O escândalo FIFA ainda surpreende alguém?
Certa vez, quando perguntado sobre possível fraude em uma de suas eleições, Blatter ironizou: “A partida acabou, os jogadores já foram aos vestiários; não responderei a pergunta alguma”. (Créditos: Marcelo Casal Jr. / ABr | Licença)
É claro que, uma hora, o sistema de funcionamento da FIFA colapsaria. Desde 1974, quando João Havelange ascendeu à sua presidência, a organização tem sido caracterizada pelo modus operandi corrupto. Esta excelente reportagem de Brian Phillips, escrita em 2011, à época de outro escândalo administrativo na entidade, explica bem o processo de deturpação da FIFA que sucedeu a posse do brasileiro. Em suma: Havelange converteu uma iniciativa predominantemente europeia em um empreendimento global. Por meio de práticas clientelistas, ele conseguiu atrair ao mundo futebolístico uma série de federações nacionais de pequena estrutura, as quais o elegeram posteriormente. A partir de sua posse, a corrupção se desenvolveu tanto que persistiria nos diversos mandatos de seu sucessor, Joseph Blatter.
A única razão para os problemas da FIFA terem permanecido intocáveis durante tanto tempo é, como falado pelo acadêmico Roger Pielke Jr., que ela se situa em um “submundo da governança” global. A FIFA não é uma organização internacional propriamente dita, pois se constitui, única e exclusivamente, dos clubes e federações regionais de futebol que a aceitam. Com isso, ela não está sujeita à inspeção dos governos, exceto em circunstâncias muito específicas, como as que os Estados Unidos utilizaram para indiciar os tais dirigentes. Há, inclusive, quem questione a competência americana sobre a questão, falando que “essa é apenas mais uma tentativa [dos EUA] de estender sua jurisdição aos outros Estados”. Contudo, parece que esse não é o caso. De fato, os dirigentes da federação não cometeram somente o erro de realizar corrupção, mas também a fizeram enquanto sujeitos à lei estadunidense. Podemos colocar em dúvida os motivos que levaram o Department of Justice a agir, mas provavelmente não conseguiremos provar ilegalidade nas ações dele.

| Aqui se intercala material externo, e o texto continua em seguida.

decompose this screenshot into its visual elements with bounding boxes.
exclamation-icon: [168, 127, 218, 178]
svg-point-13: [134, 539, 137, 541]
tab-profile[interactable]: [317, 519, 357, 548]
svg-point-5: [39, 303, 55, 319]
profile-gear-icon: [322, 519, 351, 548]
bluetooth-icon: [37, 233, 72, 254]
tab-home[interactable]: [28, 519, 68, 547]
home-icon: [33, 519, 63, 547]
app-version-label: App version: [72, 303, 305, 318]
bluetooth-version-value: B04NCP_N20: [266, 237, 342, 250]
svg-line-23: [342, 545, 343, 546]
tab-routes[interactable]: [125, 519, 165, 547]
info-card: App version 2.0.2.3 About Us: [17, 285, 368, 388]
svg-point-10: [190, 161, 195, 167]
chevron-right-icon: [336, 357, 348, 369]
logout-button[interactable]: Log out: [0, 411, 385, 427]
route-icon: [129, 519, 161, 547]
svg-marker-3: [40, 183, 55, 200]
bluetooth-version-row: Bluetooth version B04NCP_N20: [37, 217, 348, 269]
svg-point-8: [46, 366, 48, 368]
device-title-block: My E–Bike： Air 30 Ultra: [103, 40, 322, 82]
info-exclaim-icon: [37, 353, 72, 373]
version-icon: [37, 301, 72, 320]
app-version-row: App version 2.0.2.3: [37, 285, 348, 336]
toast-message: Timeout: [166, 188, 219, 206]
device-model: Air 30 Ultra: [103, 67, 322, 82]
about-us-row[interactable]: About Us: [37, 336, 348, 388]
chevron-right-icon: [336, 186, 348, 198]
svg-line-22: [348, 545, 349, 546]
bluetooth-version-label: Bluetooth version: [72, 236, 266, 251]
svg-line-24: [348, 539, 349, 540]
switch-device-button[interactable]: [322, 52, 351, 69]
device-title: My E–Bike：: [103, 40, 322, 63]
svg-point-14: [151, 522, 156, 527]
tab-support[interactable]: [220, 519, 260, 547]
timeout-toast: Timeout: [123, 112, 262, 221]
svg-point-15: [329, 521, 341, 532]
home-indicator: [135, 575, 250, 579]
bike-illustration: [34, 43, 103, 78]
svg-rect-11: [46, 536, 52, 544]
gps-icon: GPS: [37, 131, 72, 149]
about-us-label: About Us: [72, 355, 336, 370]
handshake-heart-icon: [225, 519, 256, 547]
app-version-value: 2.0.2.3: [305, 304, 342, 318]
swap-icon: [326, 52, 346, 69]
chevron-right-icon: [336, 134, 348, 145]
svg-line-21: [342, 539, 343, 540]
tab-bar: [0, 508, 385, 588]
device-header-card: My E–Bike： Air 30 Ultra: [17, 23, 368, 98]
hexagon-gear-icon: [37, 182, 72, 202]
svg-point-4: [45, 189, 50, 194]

Ironicamente, mesmo com o mega-escândalo, as eleições da FIFA ocorreram a todo vapor, e reelegeram Blatter — eis outra prova de que o sistema de corrupção está extremamente arraigado! O suíço até anunciou que renunciará ao posto, porém, sinceramente, não acredito numa mudança radical da organização após sua saída. (Até mesmo o segundo homem-forte na linha de comando, Jérôme Valcke, está diretamente acusado de envolvimento nas fraudes). Por enquanto, é bom seguir a velha máxima do don’t get your hopes up. Considerando a disposição de alguns atores em revelar novas polêmicas e fazer alterações com base nas demais, ainda há muitas palavras para escrever nessa narrativa que, pelo menos, já mostrou ao globo que a FIFA nem sempre atua para “reduzir o impacto negativo de nossas atividades… e construir um futuro melhor para todos, por meio do futebol”. Isso é alguma novidade?